On one hand, a functional design has to be new and not commonplace and the shape or configuration is necessitated by the function. As with an aesthetic design, it must be able to be produced by an industrial process.
In terms of international best standards, protection is afforded to aesthetic designs for one period of fifteen years and to functional designs for one period of ten years.
However, this lifespan may vary depending with jurisdiction.
What is copyright?
A copyright is an exclusive right granted by law for a limited period to an author, designer or creator for his or her original work. Unlike other forms of intellectual property, copyright does not need to be registered, except for cinematograph films.
Works that are eligible for copyright include literary works like books and written composition novels, musical works such as songs, artistic works such as paintings and drawings, sound recordings, computer programs and broadcasting of films or music.
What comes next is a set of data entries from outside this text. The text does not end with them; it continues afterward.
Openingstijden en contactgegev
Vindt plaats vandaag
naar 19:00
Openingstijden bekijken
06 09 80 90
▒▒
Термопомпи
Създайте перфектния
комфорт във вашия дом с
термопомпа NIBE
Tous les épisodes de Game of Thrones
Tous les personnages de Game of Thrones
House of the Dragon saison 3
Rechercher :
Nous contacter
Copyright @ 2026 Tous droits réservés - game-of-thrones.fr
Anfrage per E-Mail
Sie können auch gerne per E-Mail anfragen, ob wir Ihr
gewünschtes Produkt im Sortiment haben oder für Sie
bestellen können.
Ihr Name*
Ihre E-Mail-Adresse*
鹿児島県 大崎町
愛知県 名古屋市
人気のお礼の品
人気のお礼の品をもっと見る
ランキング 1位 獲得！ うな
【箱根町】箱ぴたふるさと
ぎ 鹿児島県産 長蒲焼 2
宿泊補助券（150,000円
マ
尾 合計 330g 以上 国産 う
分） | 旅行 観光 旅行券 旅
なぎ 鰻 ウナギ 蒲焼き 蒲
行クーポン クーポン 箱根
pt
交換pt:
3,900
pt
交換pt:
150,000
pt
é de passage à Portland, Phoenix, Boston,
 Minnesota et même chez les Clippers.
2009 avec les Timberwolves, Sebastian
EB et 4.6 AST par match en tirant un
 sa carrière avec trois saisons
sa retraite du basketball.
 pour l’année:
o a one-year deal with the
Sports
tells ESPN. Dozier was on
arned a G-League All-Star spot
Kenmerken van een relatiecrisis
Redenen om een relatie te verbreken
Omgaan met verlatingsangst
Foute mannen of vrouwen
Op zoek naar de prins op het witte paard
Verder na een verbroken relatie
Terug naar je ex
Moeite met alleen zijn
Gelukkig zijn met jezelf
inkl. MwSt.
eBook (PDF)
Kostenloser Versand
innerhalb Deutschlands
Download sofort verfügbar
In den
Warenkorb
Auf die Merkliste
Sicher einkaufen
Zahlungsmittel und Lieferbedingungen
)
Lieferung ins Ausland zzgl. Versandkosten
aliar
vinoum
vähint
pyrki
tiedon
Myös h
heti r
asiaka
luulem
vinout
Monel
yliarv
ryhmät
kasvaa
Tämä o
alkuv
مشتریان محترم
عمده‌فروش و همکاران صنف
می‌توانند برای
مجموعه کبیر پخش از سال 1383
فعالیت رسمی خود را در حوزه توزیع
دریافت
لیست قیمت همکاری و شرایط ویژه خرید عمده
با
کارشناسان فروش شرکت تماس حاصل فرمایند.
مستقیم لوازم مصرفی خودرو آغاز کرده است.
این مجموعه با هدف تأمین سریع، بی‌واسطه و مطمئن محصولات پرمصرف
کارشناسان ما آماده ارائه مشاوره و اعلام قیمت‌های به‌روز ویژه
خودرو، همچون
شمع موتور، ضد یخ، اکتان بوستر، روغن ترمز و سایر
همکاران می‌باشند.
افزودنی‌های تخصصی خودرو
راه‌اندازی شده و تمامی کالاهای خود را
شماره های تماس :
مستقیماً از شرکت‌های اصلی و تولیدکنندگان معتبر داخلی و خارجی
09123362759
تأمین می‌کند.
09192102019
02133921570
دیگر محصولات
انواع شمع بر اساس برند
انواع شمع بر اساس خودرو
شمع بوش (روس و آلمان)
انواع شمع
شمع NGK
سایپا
For a work to be eligible for copyright protection, it must be original and be reduced to material form. Against this backdrop, it is important for one to effectively manage his or her Intellectual
Property to ensure you get the best protection and the most out of your idea or invention.
One must also note that the creator of Intellectual Property is not always the owner, such as the case where an IT programmer develops a computer program as part of his job. It is therefore important that ownership be addressed through appropriate contractual arrangements. Be on the lookout and ensure your inventions are protected. As the elders say, confiding a secret to an unworthy person is like carrying grain in a bag with a hole.